WHAT YOU NEED TO DO
An exact copy of all the records is the expected answer.

[Transcribed page contents]
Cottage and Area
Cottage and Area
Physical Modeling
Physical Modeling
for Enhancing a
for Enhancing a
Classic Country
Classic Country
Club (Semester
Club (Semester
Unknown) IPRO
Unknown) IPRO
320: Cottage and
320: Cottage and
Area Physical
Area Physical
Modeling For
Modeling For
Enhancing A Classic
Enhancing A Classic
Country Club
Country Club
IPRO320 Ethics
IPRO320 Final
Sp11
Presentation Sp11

WORKED SOLUTION
Cottage and Area
Cottage and Area
Physical Modeling
Physical Modeling
for Enhancing a
for Enhancing a
Classic Country
Classic Country
Club (Semester
Club (Semester
Unknown) IPRO
Unknown) IPRO
320: Cottage and
320: Cottage and
Area Physical
Area Physical
Modeling For
Modeling For
Enhancing A Classic
Enhancing A Classic
Country Club
Country Club
IPRO320 Ethics
IPRO320 Final
Sp11
Presentation Sp11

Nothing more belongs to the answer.